(Dataset entries)
>>

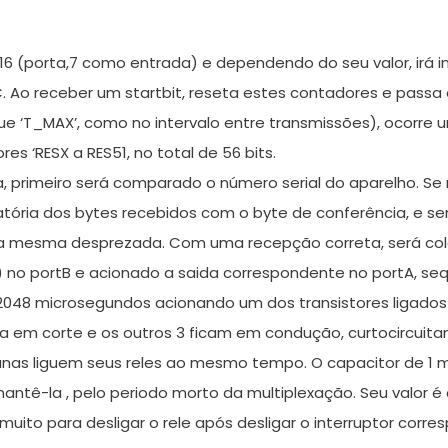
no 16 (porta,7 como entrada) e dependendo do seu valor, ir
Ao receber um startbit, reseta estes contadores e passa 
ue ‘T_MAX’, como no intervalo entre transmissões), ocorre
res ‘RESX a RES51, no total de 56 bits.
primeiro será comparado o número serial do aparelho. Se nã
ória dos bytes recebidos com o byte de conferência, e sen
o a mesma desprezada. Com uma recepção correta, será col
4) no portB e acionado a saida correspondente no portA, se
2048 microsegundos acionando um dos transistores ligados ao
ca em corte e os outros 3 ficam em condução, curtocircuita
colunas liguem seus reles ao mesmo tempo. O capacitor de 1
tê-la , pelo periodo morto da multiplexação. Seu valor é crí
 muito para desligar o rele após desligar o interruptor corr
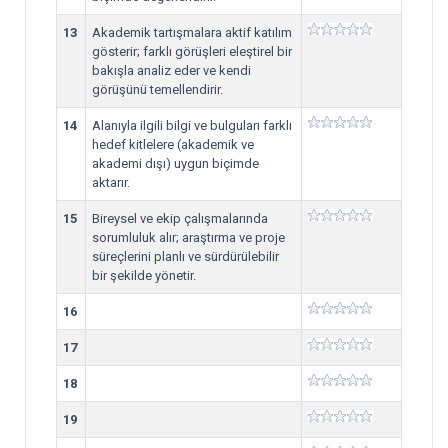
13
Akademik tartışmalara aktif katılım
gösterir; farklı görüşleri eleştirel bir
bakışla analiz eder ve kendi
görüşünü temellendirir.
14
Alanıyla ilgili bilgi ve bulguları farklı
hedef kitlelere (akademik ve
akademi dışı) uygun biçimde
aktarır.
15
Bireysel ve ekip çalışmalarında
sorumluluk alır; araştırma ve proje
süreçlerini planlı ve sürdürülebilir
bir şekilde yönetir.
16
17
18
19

<<

### Try it
Every line above needs to be written out again as it stands. Pictures do not belong in the copy.

### Task solution
no 16 (porta,7 como entrada) e dependendo do seu valor, ir
Ao receber um startbit, reseta estes contadores e passa 
ue ‘T_MAX’, como no intervalo entre transmissões), ocorre
res ‘RESX a RES51, no total de 56 bits.
primeiro será comparado o número serial do aparelho. Se nã
ória dos bytes recebidos com o byte de conferência, e sen
o a mesma desprezada. Com uma recepção correta, será col
4) no portB e acionado a saida correspondente no portA, se
2048 microsegundos acionando um dos transistores ligados ao
ca em corte e os outros 3 ficam em condução, curtocircuita
colunas liguem seus reles ao mesmo tempo. O capacitor de 1
tê-la , pelo periodo morto da multiplexação. Seu valor é crí
 muito para desligar o rele após desligar o interruptor corr
13
Akademik tartışmalara aktif katılım
gösterir; farklı görüşleri eleştirel bir
bakışla analiz eder ve kendi
görüşünü temellendirir.
14
Alanıyla ilgili bilgi ve bulguları farklı
hedef kitlelere (akademik ve
akademi dışı) uygun biçimde
aktarır.
15
Bireysel ve ekip çalışmalarında
sorumluluk alır; araştırma ve proje
süreçlerini planlı ve sürdürülebilir
bir şekilde yönetir.
16
17
18
19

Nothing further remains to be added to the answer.